It may make them think twice or they may call your bluff. I wouldn't pursue it through the courts if it was me - that type of thing gets around I'm sure.

Did you get a non-refundable booking deposit? When drawing up my own contract template I made this part of it - so at least if it's cancelled at short notice I'm getting "paid" for the day filming the event, but I do lose out on the edit fee. If it happens it allows time for other stuff though that's been on the long finger... taxes, filing documents, the boring stuff.

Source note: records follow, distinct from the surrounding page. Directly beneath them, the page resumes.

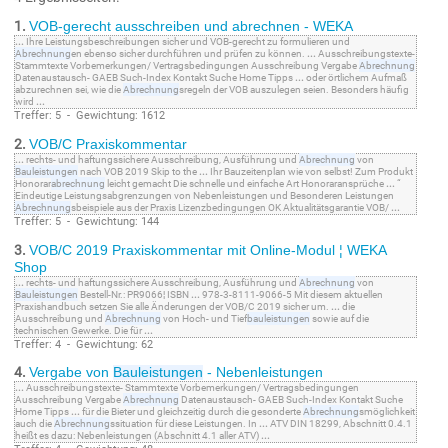
1.
VOB-gerecht ausschreiben und abrechnen - WEKA
...
Ihre Leistungsbeschreibungen sicher und VOB-gerecht zu formulieren und
Abrechnung
en ebenso sicher durchführen und prüfen zu können.
...
Ausschreibungstexte-
Stammtexte Vorbemerkungen/ Vertragsbedingungen Ausschreibung Vergabe
Abrechnung
Datenaustausch- GAEB Such-Index Kontakt Suche Home Tipps
...
oder örtlichem Aufmaß
abzurechnen sei, wie die
Abrechnung
sregeln der VOB auszulegen seien. Besonders häufig
wird
...
Treffer: 5 - Gewichtung: 1612
2.
VOB/C Praxiskommentar
...
rechts- und haftungssichere Ausschreibung, Ausführung und
Abrechnung
von
Bauleistungen
nach VOB 2019 Skip to the
...
Ihr Bauzeitenplan wie von selbst! Zum Produkt
Honorar
abrechnung
leicht gemacht Die schnelle und einfache Art Honoraransprüche
...
“
Eindeutige Leistungsabgrenzungen von Nebenleistungen und Besonderen Leistungen
Abrechnung
sbeispiele aus der Praxis Lizenzbedingungen OK Aktualitätsgarantie VOB/
...
Treffer: 5 - Gewichtung: 144
3.
VOB/C 2019 Praxiskommentar mit Online-Modul ¦ WEKA
Shop
...
rechts- und haftungssichere Ausschreibung, Ausführung und
Abrechnung
von
Bauleistungen
Bestell-Nr.: PR9066¦ ISBN
...
978-3-8111-9066-5 Mit diesem aktuellen
Praxishandbuch setzen Sie alle Änderungen der VOB/C 2019 sicher um.
...
die
Ausschreibung und
Abrechnung
von Hoch- und Tief
bauleistungen
sowie auf die
technischen Gewerke. Die für
...
Treffer: 4 - Gewichtung: 62
4.
Vergabe von
Bauleistungen
- Nebenleistungen
...
Ausschreibungstexte- Stammtexte Vorbemerkungen/ Vertragsbedingungen
Ausschreibung Vergabe
Abrechnung
Datenaustausch- GAEB Such-Index Kontakt Suche
Home Tipps
...
für die Bieter und gleichzeitig durch die gesonderte
Abrechnung
smöglichkeit
auch die
Abrechnung
ssituation für diese Leistungen. In
...
ATV DIN 18299, Abschnitt 0.4.1
heißt es dazu: Nebenleistungen (Abschnitt 4.1 aller ATV)
...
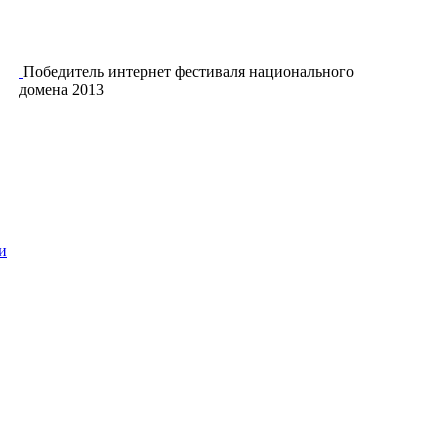
Победитель интернет фестиваля национального
домена 2013
и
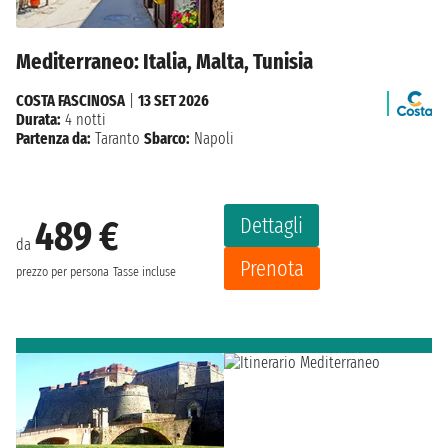
Mediterraneo: Italia, Malta, Tunisia
COSTA FASCINOSA
|
13 SET 2026
Durata:
4 notti
Partenza da:
Taranto
Sbarco:
Napoli
Dettagli
489 €
da
Prenota
prezzo per persona
Tasse incluse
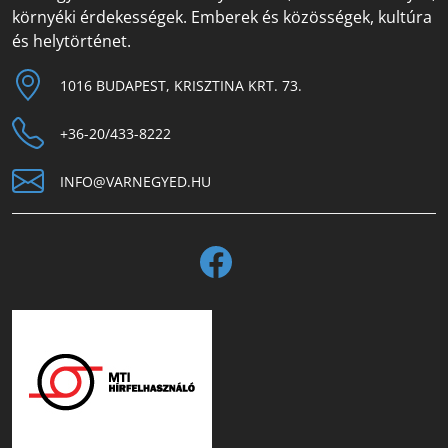
környéki érdekességek. Emberek és közösségek, kultúra
és helytörténet.
1016 BUDAPEST, KRISZTINA KRT. 73.
+36-20/433-8222
INFO@VARNEGYED.HU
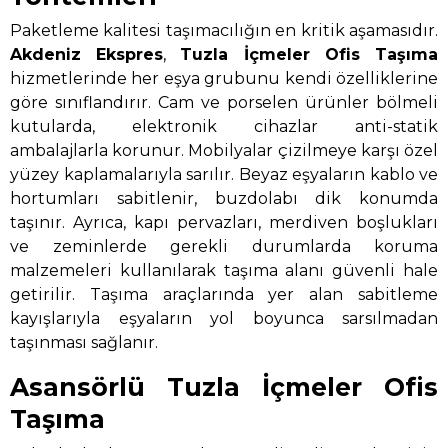
Paketleme kalitesi taşımacılığın en kritik aşamasıdır.
Akdeniz Ekspres
,
Tuzla İçmeler Ofis Taşıma
hizmetlerinde her eşya grubunu kendi özelliklerine
göre sınıflandırır. Cam ve porselen ürünler bölmeli
kutularda, elektronik cihazlar anti-statik
ambalajlarla korunur. Mobilyalar çizilmeye karşı özel
yüzey kaplamalarıyla sarılır. Beyaz eşyaların kablo ve
hortumları sabitlenir, buzdolabı dik konumda
taşınır. Ayrıca, kapı pervazları, merdiven boşlukları
ve zeminlerde gerekli durumlarda koruma
malzemeleri kullanılarak taşıma alanı güvenli hale
getirilir. Taşıma araçlarında yer alan sabitleme
kayışlarıyla eşyaların yol boyunca sarsılmadan
taşınması sağlanır.
Asansörlü Tuzla İçmeler Ofis
Taşıma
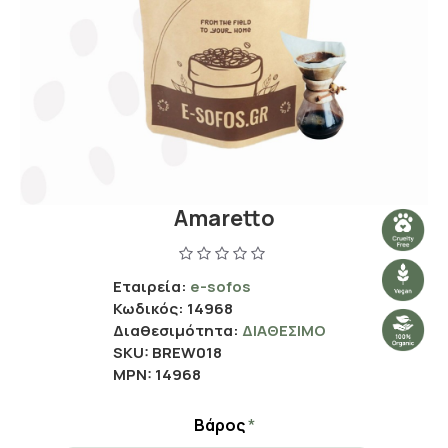
Amaretto
Εταιρεία:
e-sofos
Κωδικός:
14968
Διαθεσιμότητα:
ΔΙΑΘΈΣΙΜΟ
SKU:
BREW018
MPN:
14968
Βάρος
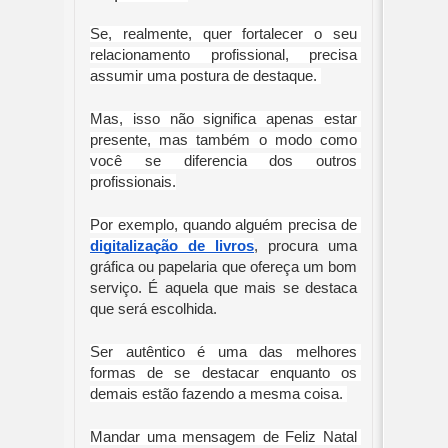
Se, realmente, quer fortalecer o seu 
relacionamento profissional, precisa 
assumir uma postura de destaque. 
Mas, isso não significa apenas estar 
presente, mas também o modo como 
você se diferencia dos outros 
profissionais.
Por exemplo, quando alguém precisa de 
digitalização de livros
, procura uma 
gráfica ou papelaria que ofereça um bom 
serviço. É aquela que mais se destaca 
que será escolhida.
Ser autêntico é uma das melhores 
formas de se destacar enquanto os 
demais estão fazendo a mesma coisa. 
Mandar uma mensagem de Feliz Natal 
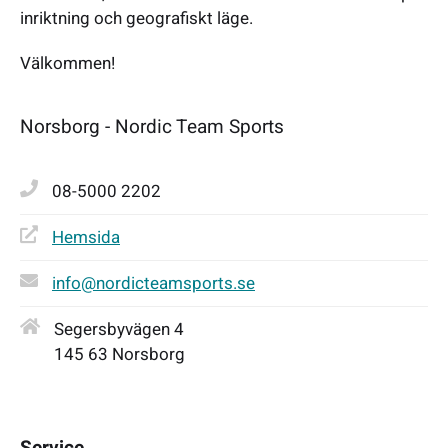
inriktning och geografiskt läge.
Välkommen!
Norsborg - Nordic Team Sports
08-5000 2202
Hemsida
info@nordicteamsports.se
Segersbyvägen 4
145 63 Norsborg
Service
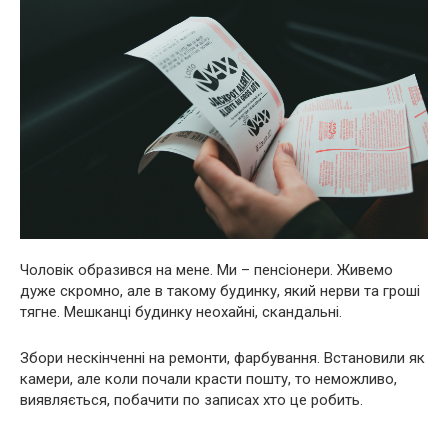
Чоловік образився на мене. Ми – пенсіонери. Живемо
дуже скромно, але в такому будинку, який нерви та гроші
тягне. Мешканці будинку неохайні, скандальні.
Збори нескінченні на ремонти, фарбування. Встановили як
камери, але коли почали красти пошту, то неможливо,
виявляється, побачити по записах хто це робить.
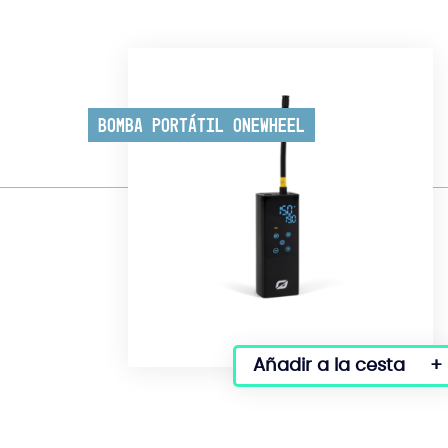
Bomba portátil Onewheel
Añadir a la cesta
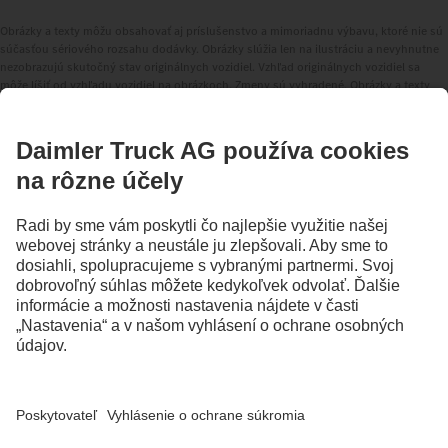
Obrázky a texty môžu obsahovať aj príslušenstvo a mimoriadnu výbavu, ktoré nie sú
súčasťou sériového rozsahu dodávky. Obrázky slúžia len na ilustráciu a nevyhnutne
nezobrazujú skutočný stav originálnych vozidiel. Vzhľad originálnych vozidiel sa
môže líšiť od vzhľadu vozidiel na obrázkoch. Zmeny sú vyhradené. Obrázky a texty
môžu obsahovať aj typy, podporné služby, servis a produkty, ktoré nie sú ponúkané
vo všetkých krajinách.
Ako medzinárodná spoločnosť, Daimler Truck AG považuje rovnosť príležitostí,
rozmanitosť, otvorenosť a rešpekt za svoje základné hodnoty. Ukazujeme to
spôsobom, akým myslíme, konáme a komunikujeme. V zásade všetky zvolené pojmy
prirodzene zahŕňajú všetky rody a identity.
1
Asistenčné systémy dokážu vodičov len podporiť. Zodpovednosť za bezpečné
vedenie vozidla zostáva vždy v plnom rozsahu na vodičovi.
ZOSTAŇTE V KONTAKTE.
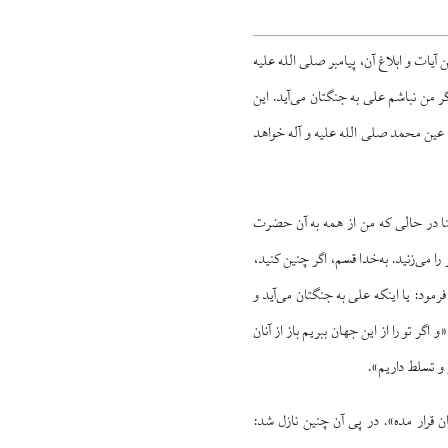
 این آیات و ابلاغ آن، پیامبر صلی الله علیه
 من نباشم علی به جنگتان می‌آید. این
م عین محمد صلی الله علیه و آله خواهد
نا در حالی که من از همه به آن حضرت
 را می‌زنید. به‌خدا قسم، اگر چنین کنید،
د: یا اینکه علی به جنگتان می‌آید و
ر تو را از این جهان ببریم باز از آنان
ر و تسلط داریم».
ان قرار مده». در پی آن چنین نازل شد:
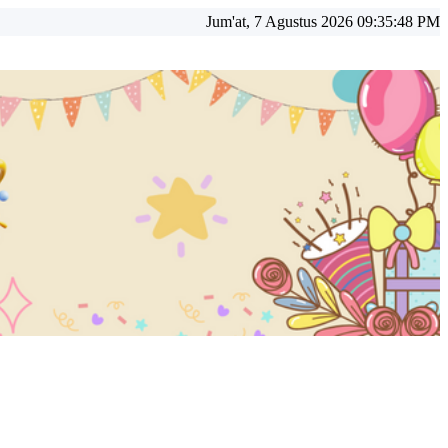
Jum'at, 7 Agustus 2026 09:35:50 PM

Question for you - what's a tog??

Nigel Barker
June 6th, 2013, 07:29 AM
Sorry to hear about this problem. Our terms are payment in full 28 days before the wedding. It's never happened that we haven't been paid well before the event although I am at present chasing up one couple as their wedding is in three weeks time and we still haven't been paid although we have taken a £500 booking fee. I am not certain that I would go as far as taking them to court if they don't pay but we sure as hell won't be turning up at the wedding without payment.

Robert Benda
June 6th, 2013, 07:41 AM
You can try to collect, though be ready for a fight.

For the future, it's easier to already have the money.

This is exactly why our contract has staggered payments. 25% when they sign, 25% at set dates, and the rest the day of. If they cancel 30 days out, which just happened, I already have the 75%. Also, non of these are called retainers or deposits in the contract. They're 'non-refundable payments.'

The idea being the payments are made about the same time that the value of the date goes down. For me, around November and February.

Good luck.

Peter Rush
June 6th, 2013, 07:45 AM
I do take £150 booking deposit which is no-refundable but doesn't cover my shooting time for the day. Paul's right - no point having a contract and not enforcing it. I'll take Ryan's advice and send a polite invoice for the cancellation payment. Not sure I'd pursue it through court though.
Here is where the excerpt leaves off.